La definizione di “genere” nel mondo dei videogiochi è sempre stata una necessità fin dagli esordi di questa tanto amata forma di intrattenimento. Platform, shooter, RPG ecc. sono etichette fondamentali per i giocatori che preferiscono un tipo di gioco rispetto a un altro, e sempre più spesso gli sviluppatori cercano il giusto mix tra le varie tipologie per dare più valore alle proprie produzioni e addirittura, in rari casi, riescono a creare qualcosa di totalmente nuovo.
Lo Stealth è un genere molto particolare, caratterizzato solitamente da una difficoltà più elevata della media e un’alta richiesta di concentrazione da parte del giocatore. Un genere non per tutti, reso celebre grazie all’ottimo Metal Gear Solid sulla prima Playstation e a grandi serie di fine anni novanta su PC. Tra queste spicca indubbiamente Thief, forse l’incarnazione più pura del concetto stesso di stealth, un titolo in grado di portare la tensione a livelli ineguagliabili, dove ogni passo, ogni luce, ogni rumore sono parti integranti della struttura di gioco e, soprattutto, si trovano totalmente sotto il nostro controllo. La serie era andata in “letargo” dopo l’uscita del terzo capitolo nel 2004 e torna ora grazie a Eidos Montreal che, dopo uno sviluppo alquanto travagliato, propone un reboot totale della saga per piattaforme di nuova e vecchia generazione. Dopo essere riusciti nell’ardua impresa di riportare alla luce un altro brand molto amato come Deus Ex, saranno stati in grado di fare centro una seconda volta?

Il principe dei ladri
Thief è ambientato interamente nella Città, una sorta di Londra a metà strada tra il medievale e l’epoca vittoriana, governata con il pugno di ferro dal barone Northcrest e caratterizzata da un odio totale verso qualunque tipo di ladro. Proprio qui entra in scena Garret, un ladro appunto, il migliore in assoluto e nostro alter-ego durante tutta l’avventura.
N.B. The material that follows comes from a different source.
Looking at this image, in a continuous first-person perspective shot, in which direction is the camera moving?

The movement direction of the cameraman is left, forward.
Il prologo vede il nostro protagonista in missione per un importante furto alla casa del barone, accompagnato dall’impulsiva Erin, una giovane ladra più attenta al raggiungimento del bottino in fretta che alla preparazione del colpo. Qualcosa andrà storto proprio davanti all’obiettivo finale, e Garret perderà i sensi risvegliandosi molti mesi dopo in una città parecchio cambiata. Una strana pestilenza sta mietendo vittime senza sosta nelle strade, le guardie sono più attente e violente del solito mentre il nostro ladro ha acquisito una particolare abilità soprannaturale legata al suo occhio destro. Garret ci viene presentato fin da subito come il ladro perfetto, sempre attento e calcolatore, pronto a valutare i rischi prima di agire ma certamente non insensibile di fronte a una sfida. Ruba perchè gli piace, perchè è il migliore ma non è un assassino, cerca di evitare di uccidere se non come ultima risorsa. La storia, che si svilupperà negli otto capitoli successivi, ci terrà impegnati a indagare, tra un furto e l’altro, su quanto accaduto mentre eravamo fuori gioco, oltre a inserirci nel conflitto tra il popolo oppresso e la tirannia del barone Northcrest, invischiato con oscuri poteri.
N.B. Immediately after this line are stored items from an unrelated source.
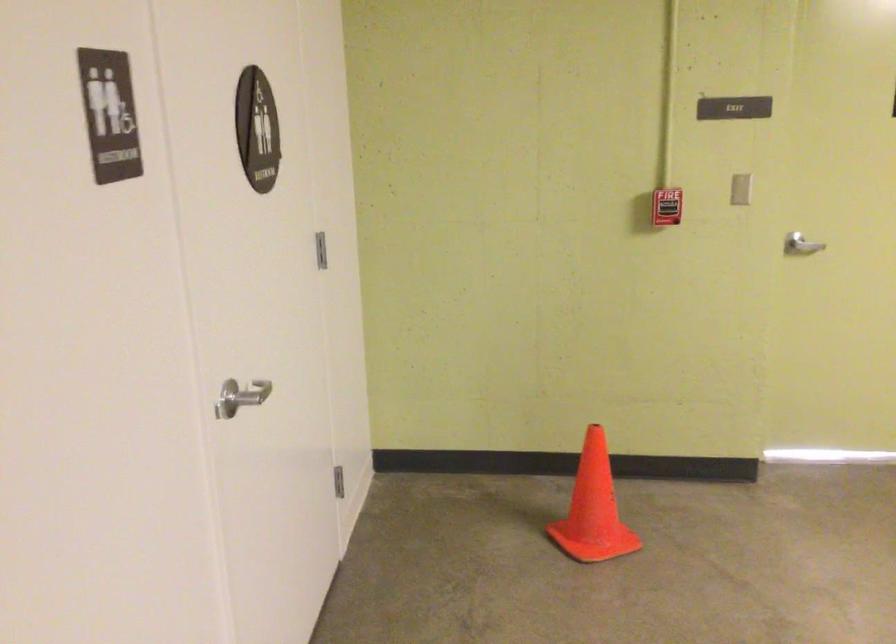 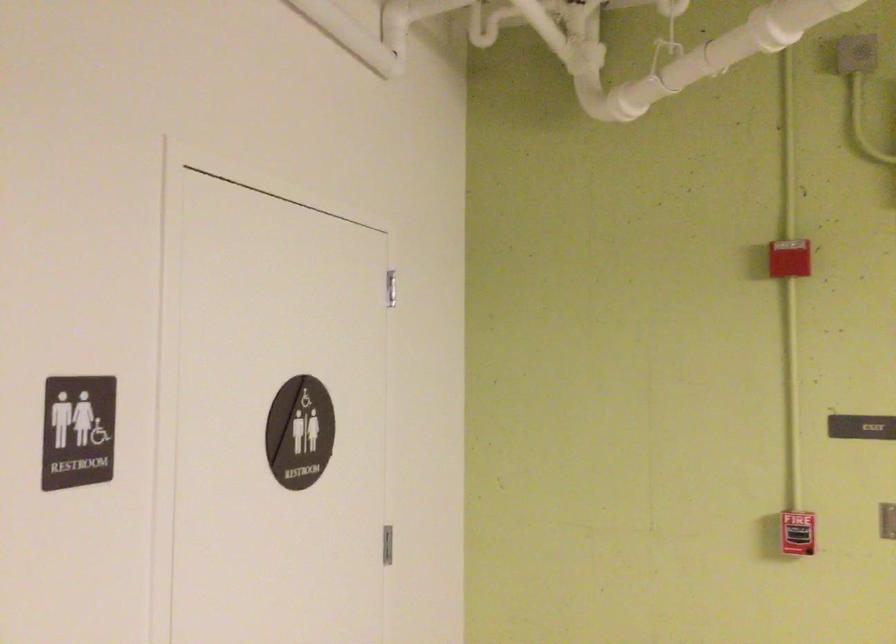 Find the pixel in the second image that matches (x=673, y=207) in the first image.

(797, 533) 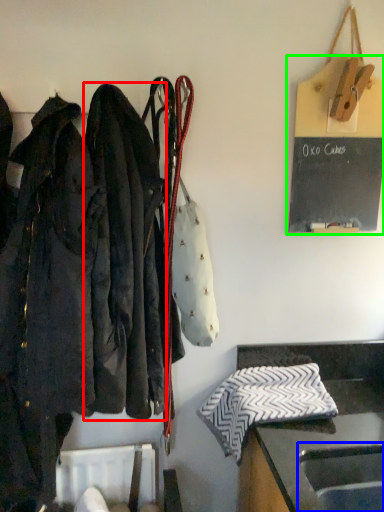 Question: Estimate the real-world distances between objects in this image. Which object is closer to jacket (highlighted by a red box), sink (highlighted by a blue box) or bulletin board (highlighted by a green box)?

Choices:
 (A) sink
 (B) bulletin board

Answer: (B) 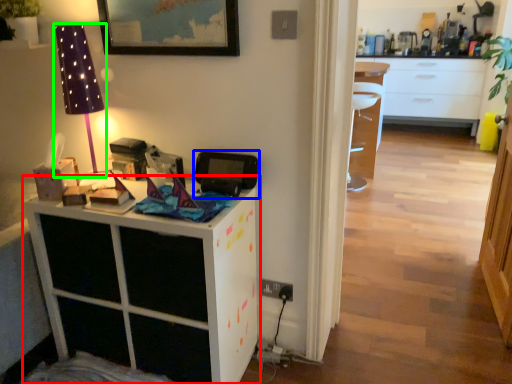 Question: Considering the real-world distances, which object is farthest from cabinetry (highlighted by a red box)? appliance (highlighted by a blue box) or table lamp (highlighted by a green box)?

Choices:
 (A) appliance
 (B) table lamp

Answer: (B) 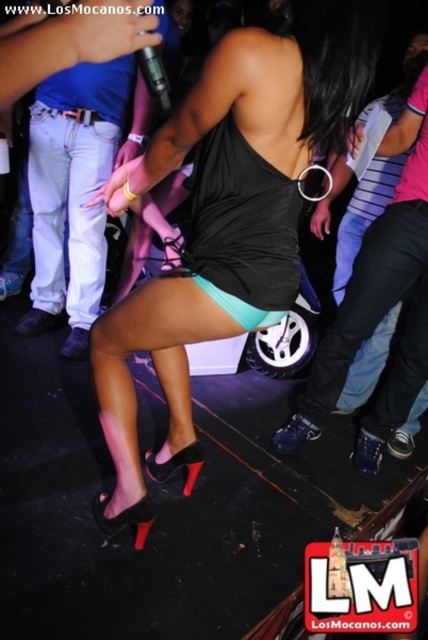 You are at a party and want to take a photo of the matte black dress at center and the jeans at left. Which one should you focus on if you want the one on the left side of the frame to be clear?

The jeans at left should be focused on since the matte black dress at center is positioned on the right side of jeans at left, making the jeans at left the one on the left side of the frame.

Looking at this image, you are a photographer at the nightclub trying to capture a photo of the performer. You notice the matte black dress at center and the black leather pants at lower right. Which object should you focus on if you want to photograph the taller one?

The matte black dress at center is taller than the black leather pants at lower right, so you should focus on the matte black dress at center. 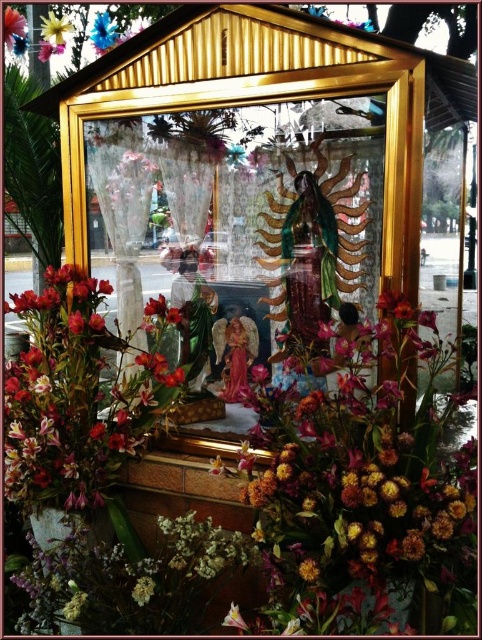 You are standing in front of the shrine and want to place a small offering. There are two points marked on the shrine where you can place it. The first point is at coordinate point (52, 486) and the second is at point (59, 48). Which point is closer to you?

Point (52, 486) is closer to the camera than point (59, 48), so the first point is closer to you.

You are standing in front of the shrine and want to place a new floral bouquet exactly at the center of the shrine. According to the current arrangement, is the existing floral bouquet at center already occupying that spot?

The floral bouquet at center is located at point (240, 470), which indicates it is already placed at the center coordinates of the shrine. Therefore, the existing floral bouquet at center is occupying the desired central spot.

You are standing in front of the shrine and want to place a small offering. The offering needs to be placed closer to the viewer than the yellow fabric flower at upper left. Can you place it on the floral bouquet at center?

Yes, the floral bouquet at center is closer to the viewer than the yellow fabric flower at upper left, so placing the offering there would satisfy the requirement.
La trama in generale è godibile, con punti molto alti a metà gioco grazie ad ambientazioni decisamente riuscite e a richiami ai titoli precedenti che strapperanno un sorriso ai giocatori di vecchia data. Purtroppo durante gli ultimi capitoli la storia perde molti punti, alcuni personaggi agiscono in modo piuttosto prevedibile e il finale è decisamente confusionario e sa di affrettato. Garret stesso pare riuscito a metà, nelle fasi iniziali si delinea bene la sua personalità schiva e solitaria, ma in seguito alcune decisioni appaiono troppo rapide e in contrasto con quanto visto in precedenza. In sostanza si ha la sensazione che il gioco sia stato chiuso in tutta fretta, davvero un peccato in quanto le basi per una narrativa di alta qualità c’erano tutte.

Un fantasma nella notte
Il gameplay di Thief ricalca le orme degli storici titoli precedenti, con una visuale in soggettiva e mappe piuttosto articolate con molti elementi con cui interagire. La furtività è al centro dell’azione: Garret è un acrobata esperto e un arcere provetto ma non è un combattente, basteranno infatti solo un paio di guardie per avere la meglio su di lui in uno scontro fisico. L’approccio stealth non è quindi solo un opzione ma la scelta migliore in assoluto. Oltre a fare attenzione ai rumori prodotti dovremo cercare di rimanere sempre in zone protette dall’oscurità celati alla vista di potenziali minacce. A parte le guardie umane molti elementi dello scenario ci saranno di ostacolo, come animali chiusi in gabbie pronti a reagire al nostro passaggio, vetri rotti sul pavimento o torce installate sulle pareti. L’intelligenza artificiale dei nemici è piuttosto aggressiva, le guardie allertate non si limiteranno a setacciare una zona specifica ma si divideranno per coprire un terreno maggiore, reagiranno anche a porte lasciate aperte e riaccenderanno eventuali torce spente. L’unica pecca dell’ I.A. è che si limita ad una singola locazione: se un nemico viene allertato all’interno di una casa non vi seguira all’esterno e viceversa, rendendo alcune situazioni piuttosto paradossali. Per superare gli ostacoli avremo a disposizione svariati gadget, per lo più dardi speciali per il nostro arco, come ad esempio le frecce d’acqua, marchio di fabbrica della serie, fondamentali per sopprimere le fonti di luce indesiderate. Inoltre l’occhio speciale di Garret permette l’attivazione della modalità Focus, in grado di evidenziare punti interessanti dello scenario e velocizzare le fasi di scasso e di combattimento.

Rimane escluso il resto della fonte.